Growing up in Sweden, Chevys chief culinary officer Peter Serantoni spent plenty of time in the family kitchen. But what sort of inspiration for Mexican food can be drawn from the land of lingonberries and pickled herring?
Plenty. Serantoni's restaurateur father and capaciously cooking grandmother instilled in him an uncompromising insistence on fresh ingredients. That was a good fit for Chevys, which since 1986 had prepared everything from scratch. Yet the chain had lost ground to fast-casual players.
The strategy was clear: Chevys Fresh Mex not only had to get even fresher, but also get a little less Mex. "You can only have so many taco combos in a week," he says.
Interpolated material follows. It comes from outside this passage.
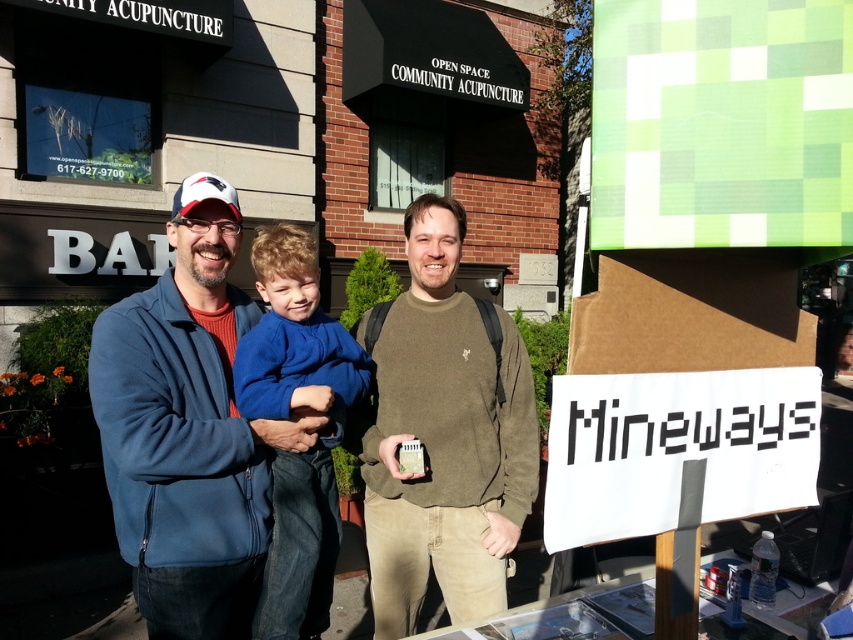 You are a photographer taking a picture of the blue fleece jacket at left and the green matte sweater at center. Which object should you focus on first if you want to capture both clearly in the same frame?

The blue fleece jacket at left is located above the green matte sweater at center, so focusing on the blue fleece jacket at left first will ensure both are in focus as they are aligned vertically.

You are a photographer trying to capture a candid shot of the blue fleece jacket at left and the matte white baseball cap at upper left. Since you want to include both in the frame, which object should you position closer to the center of your camera viewfinder to ensure both are visible?

The blue fleece jacket at left is to the right of the matte white baseball cap at upper left, so positioning the matte white baseball cap at upper left closer to the center would help include both in the frame since it is positioned to the left of the jacket. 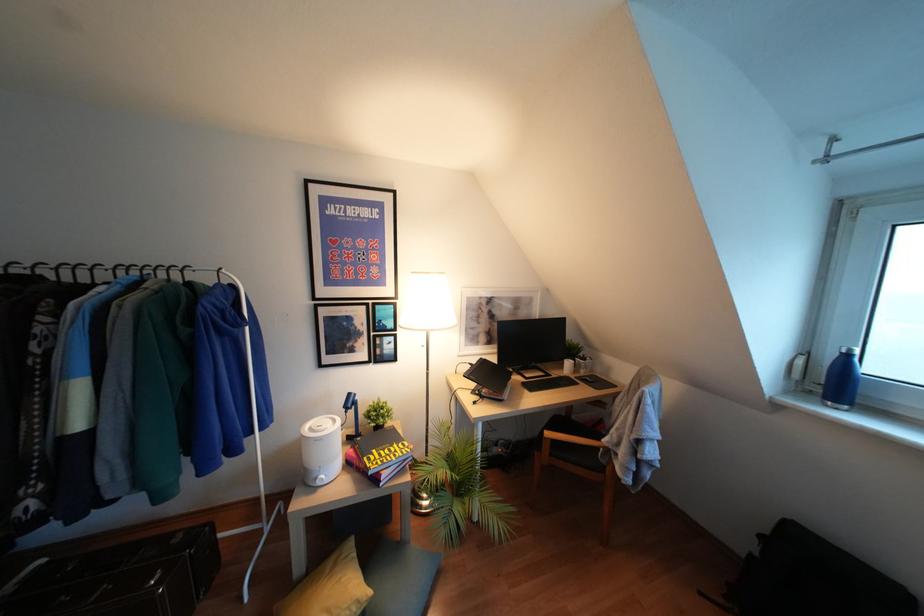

Serantoni rolled out a weekend brunch, offering breakfast food with a distinctive Mexican twist (instead of the routine eggs benedict and french toast, there's mesquite-grilled skirt steak with two eggs and fresh tortillas). He introduced a tapas menu to harness the growing popularity of small plates and sampling. He gave the midday menu a makeover to attract customers who wanted more variety, lighter fare, smaller portions, and lower prices. Lunch Duos, which start at $6.99, mix and match grilled quesadillas with a green salad or cup of tortilla soup.
Serantoni's offerings didn't just push the culinary envelope, they gave guests a reason to come to a Mexican restaurant during dayparts when the dining room normally sits silent. Brunch has built the early weekend business, and the tapas draws business before and after the traditional dinner hours. So far, sales are up 7%-10% since the changes.
"We're already well known for our wholesome, fresh food," he says. "To stay competitive, we have to be on the forefront of other movements, too."